>>1418817Get a copy of the hunting regulations in your province. They should be free and will keep you out of a lot of trouble.
As for opportunities, you can either hunt on public land, ask for permission to hunt someone else’s land or join a hunt club.
Public land is free, but also overhunted and overcrowded as heck. Be sure to wear your orange as well. You don’t want some kid to shoot you because you were moving in the woods and he was nervous.
Private land is where the hunting gets better. Go knock on doors in the country and ask farmers if you can hunt on their land, or if they know anyone who you could ask. Deer chew up crops, so they might be more willing for you to hunt there than you think. Be careful, do what they say and don’t shoot in the direction of the house and you should have a great time.
Hunt clubs take all shapes and sizes. Here in the American South, lots of timber companies lease yearly hunting rights to hunters in roughly 40-acre tract parcels for some nominal fee. This not only basically pays the property taxes on the tract while the trees grow, the hunters also act like armed guards, keeping illegal pot farmers and other shitheads from cutting down the timber company’s trees.
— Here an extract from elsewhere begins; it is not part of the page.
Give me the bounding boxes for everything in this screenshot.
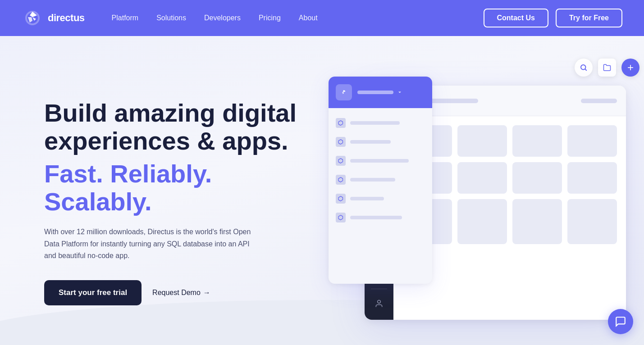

Other hunt clubs are a bunch of buddies who buy a piece of land and make it what they want, working the land and placing food and tree stands as they see fit to optimize their opportunities. It can be great, but you’ll end up paying for the privilege. Lots of those guys dump multiple thousands of dollars per year on not only yearly dues, but also maintenance to the property, tree stands, trail cameras, and of course food for the deer in the form of food plots and even corn dumped on the ground (in the off-season only, unless the law allows hunting over bait).